── INPUT RECORDS
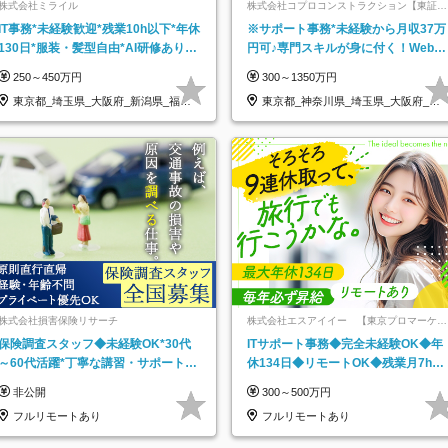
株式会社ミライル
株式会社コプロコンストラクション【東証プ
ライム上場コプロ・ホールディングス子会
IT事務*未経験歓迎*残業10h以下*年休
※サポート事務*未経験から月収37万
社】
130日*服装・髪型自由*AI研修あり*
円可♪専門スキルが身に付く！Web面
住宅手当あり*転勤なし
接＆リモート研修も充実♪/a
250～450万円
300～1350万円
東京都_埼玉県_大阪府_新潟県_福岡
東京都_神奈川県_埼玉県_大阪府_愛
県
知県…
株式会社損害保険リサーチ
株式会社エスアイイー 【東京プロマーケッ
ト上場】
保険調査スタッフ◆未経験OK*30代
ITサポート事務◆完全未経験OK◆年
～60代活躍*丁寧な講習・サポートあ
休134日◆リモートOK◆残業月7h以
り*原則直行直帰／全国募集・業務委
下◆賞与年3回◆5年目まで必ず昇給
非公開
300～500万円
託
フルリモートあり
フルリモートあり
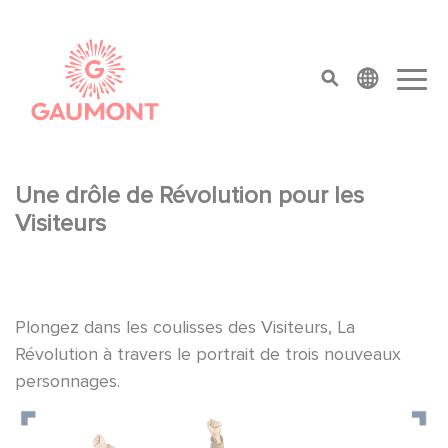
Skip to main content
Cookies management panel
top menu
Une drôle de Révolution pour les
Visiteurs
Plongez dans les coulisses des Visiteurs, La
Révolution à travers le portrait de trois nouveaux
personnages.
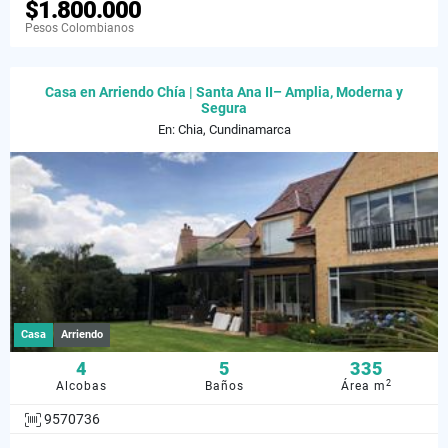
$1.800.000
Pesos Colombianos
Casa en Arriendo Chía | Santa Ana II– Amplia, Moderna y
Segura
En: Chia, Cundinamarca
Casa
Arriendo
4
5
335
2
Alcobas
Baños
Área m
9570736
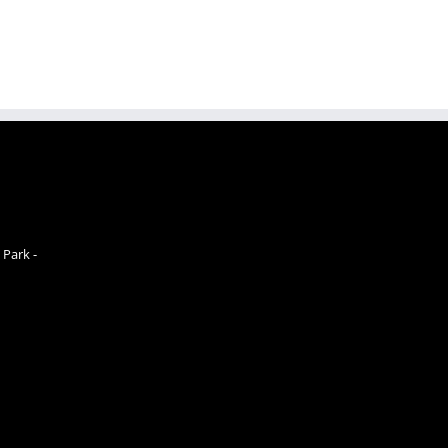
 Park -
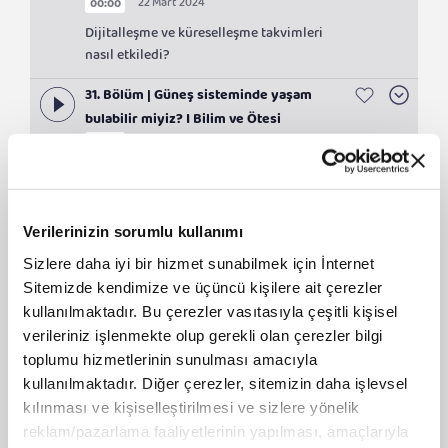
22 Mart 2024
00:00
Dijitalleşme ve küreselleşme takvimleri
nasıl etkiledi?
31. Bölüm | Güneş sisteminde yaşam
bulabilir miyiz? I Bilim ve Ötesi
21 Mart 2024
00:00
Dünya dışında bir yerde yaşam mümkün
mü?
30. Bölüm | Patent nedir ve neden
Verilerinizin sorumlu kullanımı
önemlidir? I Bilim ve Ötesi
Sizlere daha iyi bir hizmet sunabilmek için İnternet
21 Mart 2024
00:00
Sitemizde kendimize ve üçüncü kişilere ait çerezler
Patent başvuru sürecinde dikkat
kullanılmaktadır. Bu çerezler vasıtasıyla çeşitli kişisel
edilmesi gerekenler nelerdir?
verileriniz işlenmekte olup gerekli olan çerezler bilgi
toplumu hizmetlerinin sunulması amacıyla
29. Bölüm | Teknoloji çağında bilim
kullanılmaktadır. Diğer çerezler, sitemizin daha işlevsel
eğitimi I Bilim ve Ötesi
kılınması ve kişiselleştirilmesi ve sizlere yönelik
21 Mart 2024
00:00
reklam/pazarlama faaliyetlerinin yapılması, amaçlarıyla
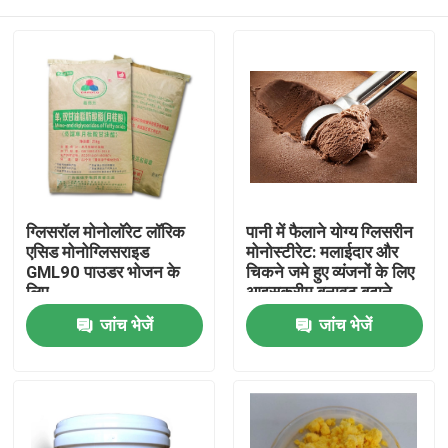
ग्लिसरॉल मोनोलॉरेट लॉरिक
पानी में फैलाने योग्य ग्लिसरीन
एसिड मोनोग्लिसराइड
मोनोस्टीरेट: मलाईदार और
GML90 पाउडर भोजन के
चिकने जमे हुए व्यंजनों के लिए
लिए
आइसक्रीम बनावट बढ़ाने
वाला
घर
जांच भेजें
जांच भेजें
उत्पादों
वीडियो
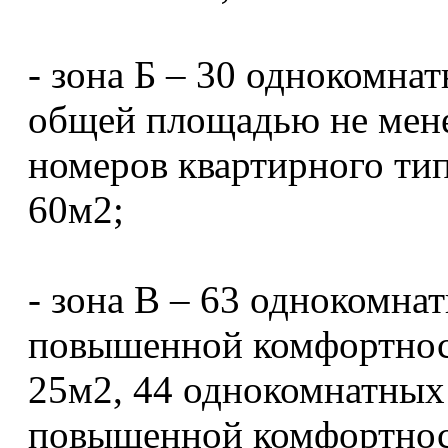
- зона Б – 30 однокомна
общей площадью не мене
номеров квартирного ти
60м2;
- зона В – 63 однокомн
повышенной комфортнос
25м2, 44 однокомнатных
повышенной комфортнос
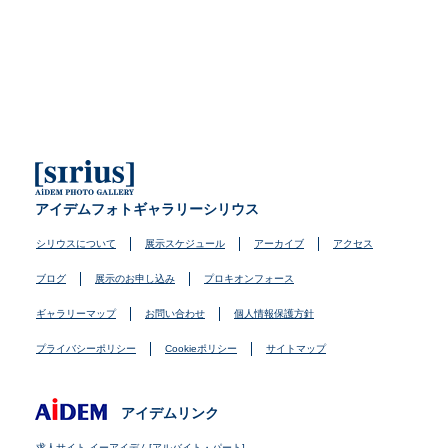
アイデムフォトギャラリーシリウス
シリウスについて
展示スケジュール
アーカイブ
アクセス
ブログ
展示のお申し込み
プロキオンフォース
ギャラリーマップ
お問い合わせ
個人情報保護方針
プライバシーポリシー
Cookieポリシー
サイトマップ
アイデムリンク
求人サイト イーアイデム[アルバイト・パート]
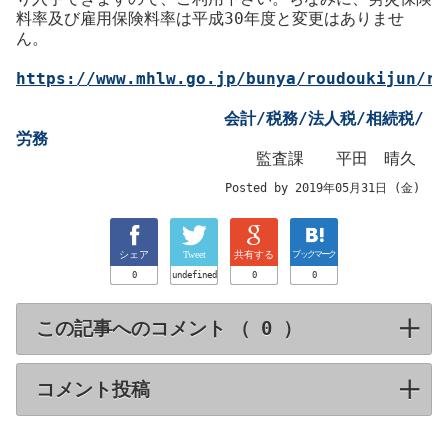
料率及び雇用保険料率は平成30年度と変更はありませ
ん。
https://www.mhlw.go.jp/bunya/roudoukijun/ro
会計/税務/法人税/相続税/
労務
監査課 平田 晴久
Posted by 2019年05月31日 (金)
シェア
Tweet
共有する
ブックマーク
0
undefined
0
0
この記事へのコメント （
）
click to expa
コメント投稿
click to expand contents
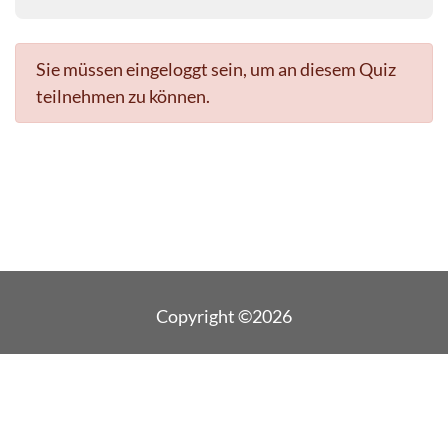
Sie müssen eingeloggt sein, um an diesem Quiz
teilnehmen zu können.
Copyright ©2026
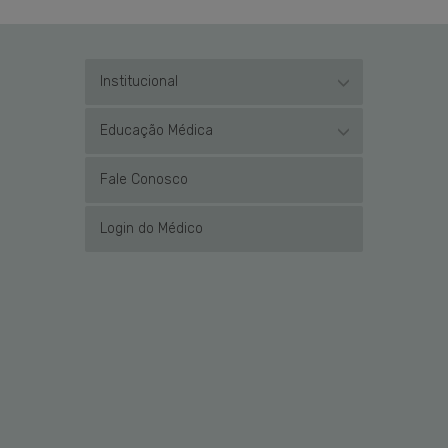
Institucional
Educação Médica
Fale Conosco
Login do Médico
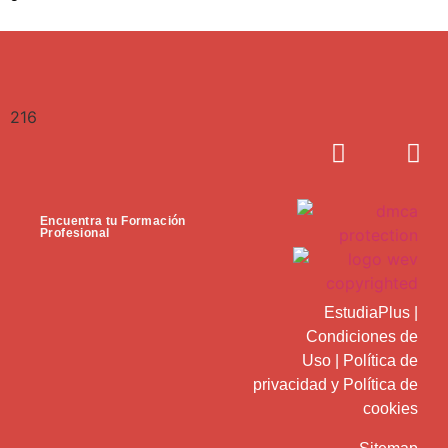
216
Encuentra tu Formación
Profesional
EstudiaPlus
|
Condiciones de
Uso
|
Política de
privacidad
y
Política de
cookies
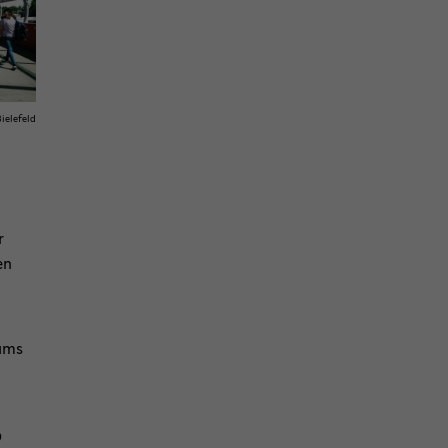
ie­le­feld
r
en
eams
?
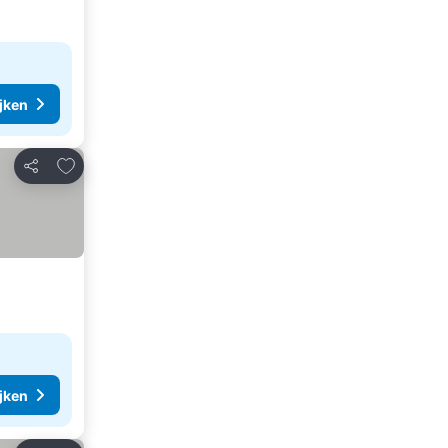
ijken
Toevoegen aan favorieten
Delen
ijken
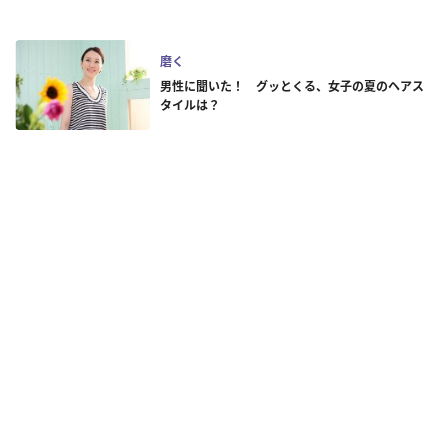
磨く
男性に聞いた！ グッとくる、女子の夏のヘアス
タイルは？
────
▶ TO DO
Print all the entries exactly as they appear, without the pictures.

▶ TASK RESPONSE
株式会社ミライル
株式会社コプロコンストラクション【東証プ
ライム上場コプロ・ホールディングス子会
IT事務*未経験歓迎*残業10h以下*年休
※サポート事務*未経験から月収37万
社】
130日*服装・髪型自由*AI研修あり*
円可♪専門スキルが身に付く！Web面
住宅手当あり*転勤なし
接＆リモート研修も充実♪/a
250～450万円
300～1350万円
東京都_埼玉県_大阪府_新潟県_福岡
東京都_神奈川県_埼玉県_大阪府_愛
県
知県…
株式会社損害保険リサーチ
株式会社エスアイイー 【東京プロマーケッ
ト上場】
保険調査スタッフ◆未経験OK*30代
ITサポート事務◆完全未経験OK◆年
～60代活躍*丁寧な講習・サポートあ
休134日◆リモートOK◆残業月7h以
り*原則直行直帰／全国募集・業務委
下◆賞与年3回◆5年目まで必ず昇給
非公開
300～500万円
託
フルリモートあり
フルリモートあり
Skip to main content
Cookies management panel
top menu
Une drôle de Révolution pour les
Visiteurs
Plongez dans les coulisses des Visiteurs, La
Révolution à travers le portrait de trois nouveaux
personnages.
$1.800.000
Pesos Colombianos
Casa en Arriendo Chía | Santa Ana II– Amplia, Moderna y
Segura
En: Chia, Cundinamarca
Casa
Arriendo
4
5
335
2
Alcobas
Baños
Área m
9570736
 Park -
22 Mart 2024
00:00
Dijitalleşme ve küreselleşme takvimleri
nasıl etkiledi?
31. Bölüm | Güneş sisteminde yaşam
bulabilir miyiz? I Bilim ve Ötesi
21 Mart 2024
00:00
Dünya dışında bir yerde yaşam mümkün
mü?
30. Bölüm | Patent nedir ve neden
Verilerinizin sorumlu kullanımı
önemlidir? I Bilim ve Ötesi
Sizlere daha iyi bir hizmet sunabilmek için İnternet
21 Mart 2024
00:00
Sitemizde kendimize ve üçüncü kişilere ait çerezler
Patent başvuru sürecinde dikkat
kullanılmaktadır. Bu çerezler vasıtasıyla çeşitli kişisel
edilmesi gerekenler nelerdir?
verileriniz işlenmekte olup gerekli olan çerezler bilgi
toplumu hizmetlerinin sunulması amacıyla
29. Bölüm | Teknoloji çağında bilim
kullanılmaktadır. Diğer çerezler, sitemizin daha işlevsel
eğitimi I Bilim ve Ötesi
kılınması ve kişiselleştirilmesi ve sizlere yönelik
21 Mart 2024
00:00
reklam/pazarlama faaliyetlerinin yapılması, amaçlarıyla
ग्लिसरॉल मोनोलॉरेट लॉरिक
पानी में फैलाने योग्य ग्लिसरीन
एसिड मोनोग्लिसराइड
मोनोस्टीरेट: मलाईदार और
GML90 पाउडर भोजन के
चिकने जमे हुए व्यंजनों के लिए
लिए
आइसक्रीम बनावट बढ़ाने
वाला
घर
जांच भेजें
जांच भेजें
उत्पादों
वीडियो
- зона Б – 30 однокомна
общей площадью не мене
номеров квартирного ти
60м2;
- зона В – 63 однокомн
повышенной комфортнос
25м2, 44 однокомнатных
повышенной комфортнос
アイデムフォトギャラリーシリウス
シリウスについて
展示スケジュール
アーカイブ
アクセス
ブログ
展示のお申し込み
プロキオンフォース
ギャラリーマップ
お問い合わせ
個人情報保護方針
プライバシーポリシー
Cookieポリシー
サイトマップ
アイデムリンク
求人サイト イーアイデム[アルバイト・パート]
料率及び雇用保険料率は平成30年度と変更はありませ
ん。
https://www.mhlw.go.jp/bunya/roudoukijun/ro
会計/税務/法人税/相続税/
労務
監査課 平田 晴久
Posted by 2019年05月31日 (金)
シェア
Tweet
共有する
ブックマーク
0
undefined
0
0
この記事へのコメント （
）
click to expa
コメント投稿
click to expand contents
Sie müssen eingeloggt sein, um an diesem Quiz
teilnehmen zu können.
Copyright ©2026
Institucional
Educação Médica
Fale Conosco
Login do Médico
216
Encuentra tu Formación
Profesional
EstudiaPlus
|
Condiciones de
Uso
|
Política de
privacidad
y
Política de
cookies
ie­le­feld
r
en
eams
?
ijken
Toevoegen aan favorieten
Delen
ijken
磨く
男性に聞いた！ グッとくる、女子の夏のヘアス
タイルは？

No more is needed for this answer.